Task item: For the data below, restate word for word only the lines from the line containing "اللحظة اللي هترجع" through the line containing "- أنا عايز أمي ، أنا بس عاوز أمي", both ends included.

[[ Task inputs open ]]

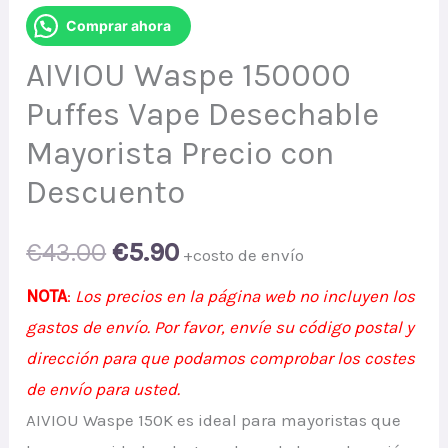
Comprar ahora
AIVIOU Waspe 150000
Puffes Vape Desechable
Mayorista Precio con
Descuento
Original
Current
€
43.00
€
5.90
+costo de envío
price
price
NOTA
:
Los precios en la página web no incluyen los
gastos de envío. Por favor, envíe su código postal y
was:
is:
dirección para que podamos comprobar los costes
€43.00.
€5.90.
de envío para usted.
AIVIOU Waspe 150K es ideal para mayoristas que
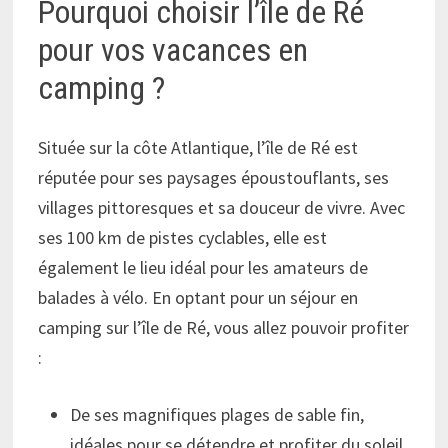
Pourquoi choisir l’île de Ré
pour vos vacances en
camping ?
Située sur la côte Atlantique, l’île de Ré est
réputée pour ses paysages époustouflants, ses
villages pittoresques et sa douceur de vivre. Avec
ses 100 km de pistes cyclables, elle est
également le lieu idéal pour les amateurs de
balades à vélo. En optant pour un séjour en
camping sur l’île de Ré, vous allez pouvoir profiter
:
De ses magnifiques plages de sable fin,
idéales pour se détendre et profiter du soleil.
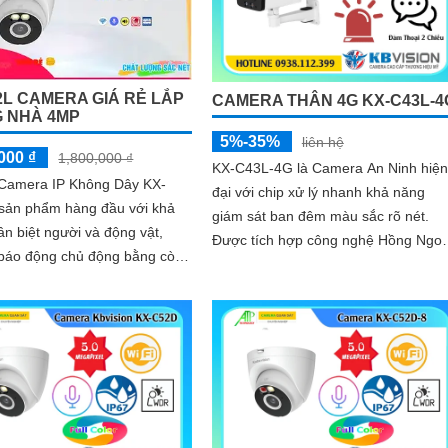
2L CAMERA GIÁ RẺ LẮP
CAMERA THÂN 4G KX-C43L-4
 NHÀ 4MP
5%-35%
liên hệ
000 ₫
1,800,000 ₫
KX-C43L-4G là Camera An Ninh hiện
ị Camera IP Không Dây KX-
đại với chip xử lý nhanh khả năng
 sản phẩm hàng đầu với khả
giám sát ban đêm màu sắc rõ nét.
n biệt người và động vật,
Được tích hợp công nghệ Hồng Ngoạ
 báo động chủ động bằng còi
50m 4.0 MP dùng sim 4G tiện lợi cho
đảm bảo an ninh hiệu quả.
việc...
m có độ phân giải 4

[[ Task inputs closed ]]
[[ Task inputs open ]]

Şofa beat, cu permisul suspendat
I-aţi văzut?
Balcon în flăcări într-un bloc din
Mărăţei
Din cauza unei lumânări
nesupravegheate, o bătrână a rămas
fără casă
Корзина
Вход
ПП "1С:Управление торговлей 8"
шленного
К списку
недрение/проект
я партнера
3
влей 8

[[ Task inputs closed ]]
[[ Task inputs open ]]

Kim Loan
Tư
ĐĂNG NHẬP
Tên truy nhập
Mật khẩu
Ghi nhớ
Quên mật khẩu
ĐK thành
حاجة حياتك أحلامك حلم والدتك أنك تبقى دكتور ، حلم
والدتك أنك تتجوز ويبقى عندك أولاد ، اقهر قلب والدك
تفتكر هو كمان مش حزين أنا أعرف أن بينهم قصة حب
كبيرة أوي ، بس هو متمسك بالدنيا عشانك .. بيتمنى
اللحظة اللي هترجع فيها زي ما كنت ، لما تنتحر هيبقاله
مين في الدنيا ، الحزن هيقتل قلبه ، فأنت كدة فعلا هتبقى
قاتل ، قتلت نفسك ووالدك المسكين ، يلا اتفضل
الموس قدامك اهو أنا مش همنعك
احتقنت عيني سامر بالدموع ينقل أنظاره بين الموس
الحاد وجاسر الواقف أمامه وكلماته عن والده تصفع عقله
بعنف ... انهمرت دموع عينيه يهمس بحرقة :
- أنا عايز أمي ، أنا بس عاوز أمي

[[ Task inputs closed ]]

Exercise response:
اللحظة اللي هترجع فيها زي ما كنت ، لما تنتحر هيبقاله
مين في الدنيا ، الحزن هيقتل قلبه ، فأنت كدة فعلا هتبقى
قاتل ، قتلت نفسك ووالدك المسكين ، يلا اتفضل
الموس قدامك اهو أنا مش همنعك
احتقنت عيني سامر بالدموع ينقل أنظاره بين الموس
الحاد وجاسر الواقف أمامه وكلماته عن والده تصفع عقله
بعنف ... انهمرت دموع عينيه يهمس بحرقة :
- أنا عايز أمي ، أنا بس عاوز أمي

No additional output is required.